Using a simulation, Buxton theoretically put a chemotherapy drug inside an optimized nanoparticle with a hydrophilic core surrounded by a hydrophobic layer. The nanoparticle was then encapsulated by another hydrophilic, or “water-liking” layer.

“We considered the drug to be trapped inside. It couldn’t escape because of the hydrophobic [water-rejecting] layer,” Buxton said, “but then the particle itself was also biocompatible because it had this layer of hydrophilic polymer on the outside.”

Buxton said because of the nanoparticle’s mixture of water-liking and water-rejecting layers, the body in the computer simulation would not try to remove the nanoparticle, therefore making the nanoparticle capable of staying in the bloodstream longer and increasing the likelihood of the cancer drug inside the nanoparticle attacking the cancerous tumor, not healthy cells. When the nanoparticle starts to disintegrate and become more fluidic, Buxton said the hydrophobic layer surrounding the drug began to break off like a bubble bursting in the acidic tumor area.

“The more that you made it hydrophobic, the better it was at encapsulating the drug, but also the faster and larger the holes were when it started to break off,” Buxton said. “The drug kind of went through the holes and escaped from the particle.”

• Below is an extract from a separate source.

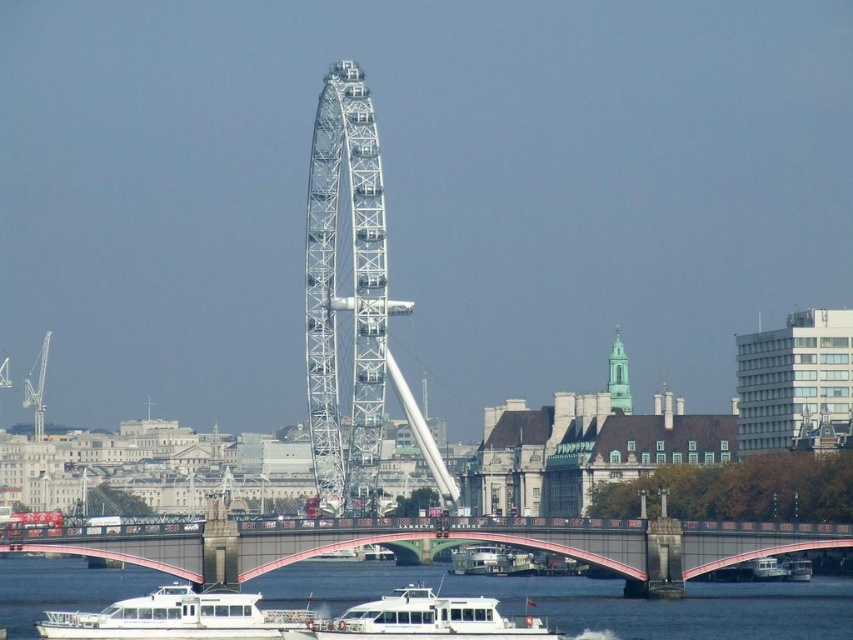 Who is taller, white matte boat at center or white glossy boat at lower center?

With more height is white matte boat at center.

Can you confirm if white matte boat at center is taller than white glossy boat at lower center?

Correct, white matte boat at center is much taller as white glossy boat at lower center.

This screenshot has width=853, height=640. Find the location of `white matte boat at center`. white matte boat at center is located at coordinates (430, 618).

Buxton said their next steps include trying to interest a medical researcher as well as trying to use a hydrophilic and hydrophobic drug in the same particle. He added most chemotherapy drugs are hydrophobic, but can differ in chemical makeup.

“In terms of our research, I think one of the things we’re interested in is maybe co-encapsulating two different drugs, Buxton said. “This study that we just published was only looking at a hydrophilic drug.”